**Task description**
Every line of the entries below that includes "Banker" belongs in the answer, copied as written.

::: Entries provided :::

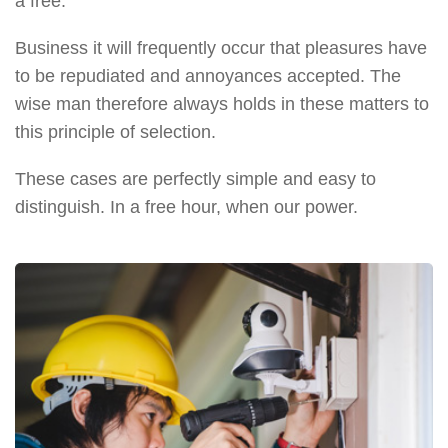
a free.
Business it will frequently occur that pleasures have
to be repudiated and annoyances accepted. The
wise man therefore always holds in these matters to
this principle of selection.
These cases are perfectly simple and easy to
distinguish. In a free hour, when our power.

:::
::: Entries provided :::

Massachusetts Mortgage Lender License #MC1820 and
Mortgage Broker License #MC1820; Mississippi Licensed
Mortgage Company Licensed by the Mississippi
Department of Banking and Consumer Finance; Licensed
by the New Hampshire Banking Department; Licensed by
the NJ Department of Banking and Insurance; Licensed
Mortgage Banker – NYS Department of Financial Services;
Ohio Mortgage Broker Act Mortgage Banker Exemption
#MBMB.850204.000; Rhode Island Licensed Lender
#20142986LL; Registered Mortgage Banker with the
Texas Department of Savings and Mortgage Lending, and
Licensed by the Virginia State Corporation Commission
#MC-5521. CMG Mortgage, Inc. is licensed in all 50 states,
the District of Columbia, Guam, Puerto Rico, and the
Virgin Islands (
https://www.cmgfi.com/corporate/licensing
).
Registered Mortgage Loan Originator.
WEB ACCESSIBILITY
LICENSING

:::

**Answer for the task**
Mortgage Banker – NYS Department of Financial Services;
Ohio Mortgage Broker Act Mortgage Banker Exemption
#20142986LL; Registered Mortgage Banker with the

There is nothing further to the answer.